Thursday, June 22, 2017
Wednesday, June 21, 2017
On this, the hottest day of the year (so far) - 32° - a look at how things are progressing. I was late sowing - April 10th for tomatoes, courgettes, squash and cucumber. But even so, cucumbers are ready to cut now, courgettes just a few days away and black cherry tomatoes have formed and will ripen in another couple of weeks I guess. Early riser beans are 6 feet up the poles and charlotte potatoes are in bloom behind them. The corn is as high as a pygmy goat's eye and there is lettuce aplenty and still pickings of chard and kale from last year. No rain in sight so lots of watering to be done...
Saturday, June 10, 2017
A couple of new garden projects this year - a wildflower meadow and hugelkultur.
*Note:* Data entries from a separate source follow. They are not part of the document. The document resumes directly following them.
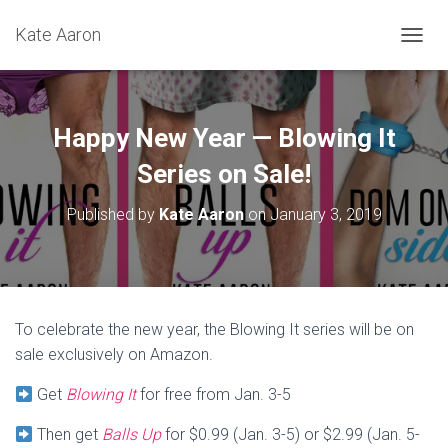
Kate Aaron
T
O
G
G
L
Happy New Year — Blowing It
E
N
Series on Sale!
A
V
Published by
Kate Aaron
on
January 3, 2019
I
G
A
T
I
O
To celebrate the new year, the Blowing It series will be on
N
sale exclusively on Amazon.
Get
Blowing It
for free from Jan. 3-5
Then get
Balls Up
for $0.99 (Jan. 3-5) or $2.99 (Jan. 5-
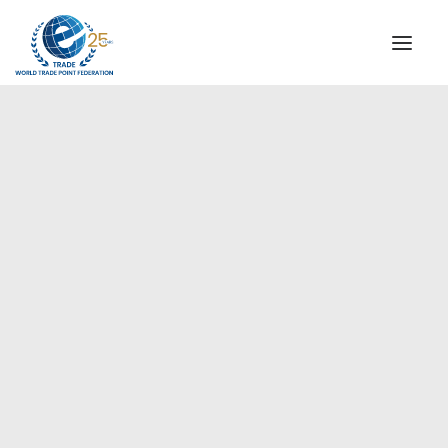
INSTITUTIONAL
STEERING COMMITTEE
MESSAGE OF THE PRESIDENT
Europe
WTPF SPECIAL AGENCIES
GLOBAL ALLIANCE FOR TRADE IN SERVICES (GATIS)
WTPF VIDEOS
BROCHURES
HISTORIC MILESTONES
STRATEGIC PARTNERS
PARTICIPANTS
DOCUMENTS
TESTIMONIALS
REGIONAL MEETINGS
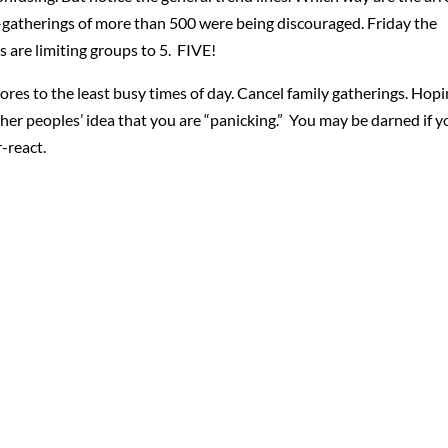
–gatherings of more than 500 were being discouraged. Friday the
 are limiting groups to 5. FIVE!
o stores to the least busy times of day. Cancel family gatherings. Hop
other peoples’ idea that you are “panicking.” You may be darned if 
-react.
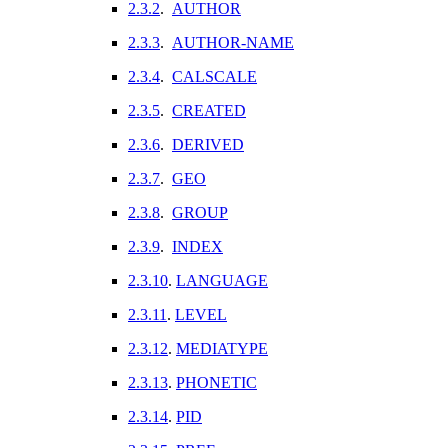
2.3.2
.
AUTHOR
2.3.3
.
AUTHOR-NAME
2.3.4
.
CALSCALE
2.3.5
.
CREATED
2.3.6
.
DERIVED
2.3.7
.
GEO
2.3.8
.
GROUP
2.3.9
.
INDEX
2.3.10
.
LANGUAGE
2.3.11
.
LEVEL
2.3.12
.
MEDIATYPE
2.3.13
.
PHONETIC
2.3.14
.
PID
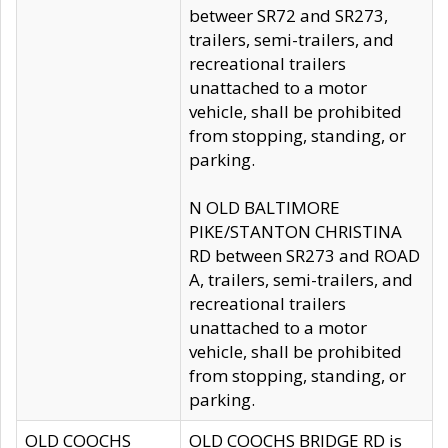
betweer SR72 and SR273,
trailers, semi-trailers, and
recreational trailers
unattached to a motor
vehicle, shall be prohibited
from stopping, standing, or
parking.
N OLD BALTIMORE
PIKE/STANTON CHRISTINA
RD between SR273 and ROAD
A, trailers, semi-trailers, and
recreational trailers
unattached to a motor
vehicle, shall be prohibited
from stopping, standing, or
parking.
OLD COOCHS
OLD COOCHS BRIDGE RD is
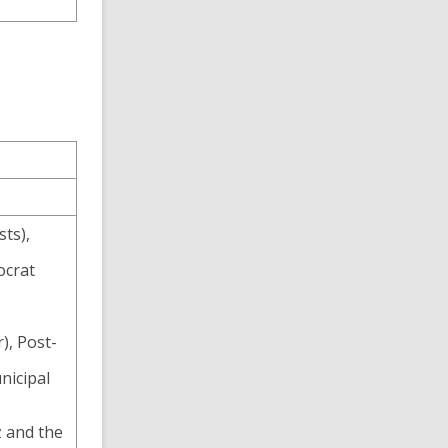
sts),
ocrat
.
), Post-
nicipal
 and the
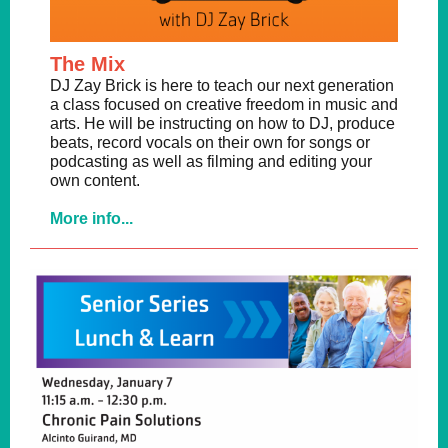
The Mix
DJ Zay Brick is here to teach our next generation
a class focused on creative freedom in music and
arts. He will be instructing on how to DJ, produce
beats, record vocals on their own for songs or
podcasting as well as filming and editing your
own content.
More info...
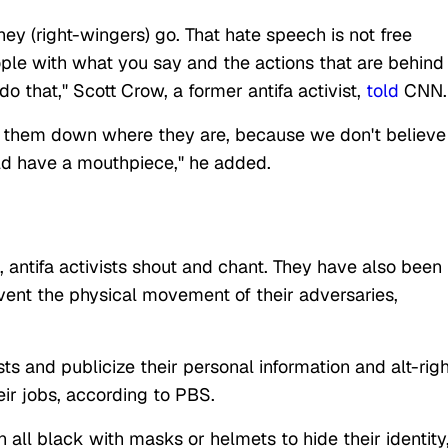
hey (right-wingers) go. That hate speech is not free
ple with what you say and the actions that are behind
o that," Scott Crow, a former antifa activist,
told
CNN.
ut them down where they are, because we don't believe
ould have a mouthpiece," he added.
, antifa activists shout and chant. They have also been
vent the physical movement of their adversaries,
ts and publicize their personal information and alt-righ
heir jobs, according to PBS.
 all black with masks or helmets to hide their identity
Two weeks ago I constructed my first Hugel and have now begun to Kultur it. I achieved a height of about 3 feet and it's about 10 feet long. So, perhaps not as high as is optimal, and it will settle. Though I can add to it in the fall. I've started it off mostly with bush beans and a few cucumber and courgette. I will be adding some chard, spinach and nasturtiums soon and perennials later.